First, the good news. According to Google, the additional ad will only be served for “highly commercial queries.” Think “new homes Orange County”. The bad news? That classification is probably a moving target, meaning it will be difficult to know ahead of time how commercial your query is in the eyes of Google. Like most aspects of the SERP, there’s no reason to think the same query will be treated the same way each time someone performs a search.
So how concerned should SEOs be about this change? The answer may surprise you.
What We Can Learn from Mobile Search
When it comes to pushing organic links below the fold, the small viewports on mobile devices naturally put SEOs at a disadvantage. Even one ad is intrusive – three ads and a map requires serious scrolling to reach organic content.
Last year Google acknowledged that the number of smartphone searches had surpassed desktop queries for the first time. Ask most SEOs, and they’ll tell you that organic mobile visits make up an increasing – if not dominant – share of traffic to their sites. If top-of-the-page ads were siphoning off a significant amount of traffic, we’d expect organic mobile entries to be lower than their desktop counterparts, or at least suffering from slow growth. So there is at least anecdotal evidence that users still value the top organic links, regardless of how far they have to scroll to reach them.
Consider your own mobile search habits. I was recently shopping for a television and spent considerable time researching different models. While I saw plenty of paid ads, most were designed for those ready to make a purchase. When it came to queries about reviews or specifications, I scrolled right down to the organic results. I simply don’t want to know what Sony thinks of its own television (I’ll save you the search: they say they’re all great). Organic results will probably always enjoy an advantage over ads when it comes to searchers seeking unbiased information.
I’m not trying to cast doubt on paid search. Once someone is near the purchase point, your paid ads offer a critical conversion throughway. But I don’t think the addition of another ad placement throws off the existing organic/paid balance very much. To hear about these changes from a paid search perspective, check out this entry by The Search Agency’s own Ryan Jamison.

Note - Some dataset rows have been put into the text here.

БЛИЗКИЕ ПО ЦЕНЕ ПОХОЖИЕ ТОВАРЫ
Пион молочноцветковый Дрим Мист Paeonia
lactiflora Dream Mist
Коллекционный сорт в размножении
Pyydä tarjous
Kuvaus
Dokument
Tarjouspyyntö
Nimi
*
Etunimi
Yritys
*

The Google giveth, and the Google taketh away. Remember that right-rail text ads have been eliminated. Google recently said that these placements were chronic underperformers (PLAs and Knowledge Graph ads did convert, and can still appear in the right rail). The exciting part for SEOs comes in imagining what Google might add to this now-vacant space.
Knowledge Graph Panels could be expanded, or new variations of Answer Boxes might appear. It’s all speculation right now, but there may be interesting additions down the road. After all, if Google can’t sell the space, they might as well populate it themselves.

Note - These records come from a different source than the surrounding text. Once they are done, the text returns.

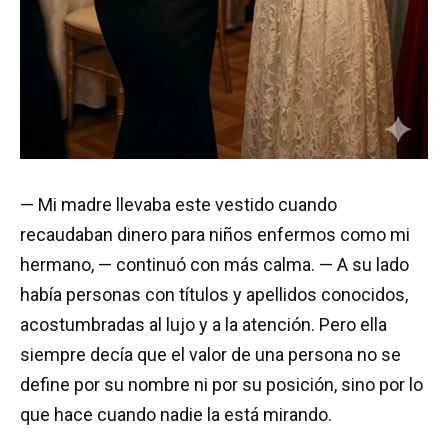
— Mi madre llevaba este vestido cuando
recaudaban dinero para niños enfermos como mi
hermano, — continuó con más calma. — A su lado
había personas con títulos y apellidos conocidos,
acostumbradas al lujo y a la atención. Pero ella
siempre decía que el valor de una persona no se
define por su nombre ni por su posición, sino por lo
que hace cuando nadie la está mirando.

The potential for new organic placements on the right rail should encourage you to pursue the latest optimization technologies with clients. Google has been harping on semantic markup for years. New, innovative SERP placements could very well incorporate markup.

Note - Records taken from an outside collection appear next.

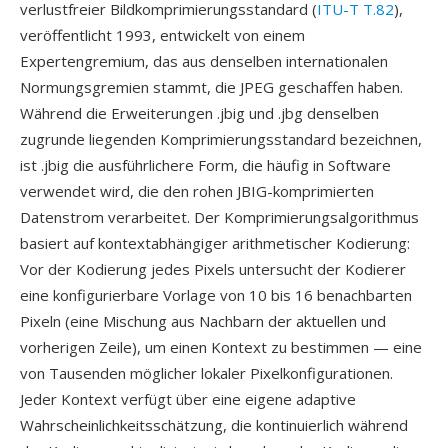
verlustfreier Bildkomprimierungsstandard (
ITU-T T.82
),
veröffentlicht 1993, entwickelt von einem
Expertengremium, das aus denselben internationalen
Normungsgremien stammt, die JPEG geschaffen haben.
Während die Erweiterungen .jbig und .jbg denselben
zugrunde liegenden Komprimierungsstandard bezeichnen,
ist .jbig die ausführlichere Form, die häufig in Software
verwendet wird, die den rohen JBIG-komprimierten
Datenstrom verarbeitet. Der Komprimierungsalgorithmus
basiert auf kontextabhängiger arithmetischer Kodierung:
Vor der Kodierung jedes Pixels untersucht der Kodierer
eine konfigurierbare Vorlage von 10 bis 16 benachbarten
Pixeln (eine Mischung aus Nachbarn der aktuellen und
vorherigen Zeile), um einen Kontext zu bestimmen — eine
von Tausenden möglicher lokaler Pixelkonfigurationen.
Jeder Kontext verfügt über eine eigene adaptive
Wahrscheinlichkeitsschätzung, die kontinuierlich während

SEOs have reason to be optimistic. If the fourth ad is limited to highly commercial queries, it’s unlikely that organic traffic will take a dramatic hit for most of us. The removal of right-rail ads may present opportunities down the road. No doubt much more digital ink will be spilled on this topic in the months ahead. Keep checking this blog – and your own analytics – to keep abreast of what’s really going on out there.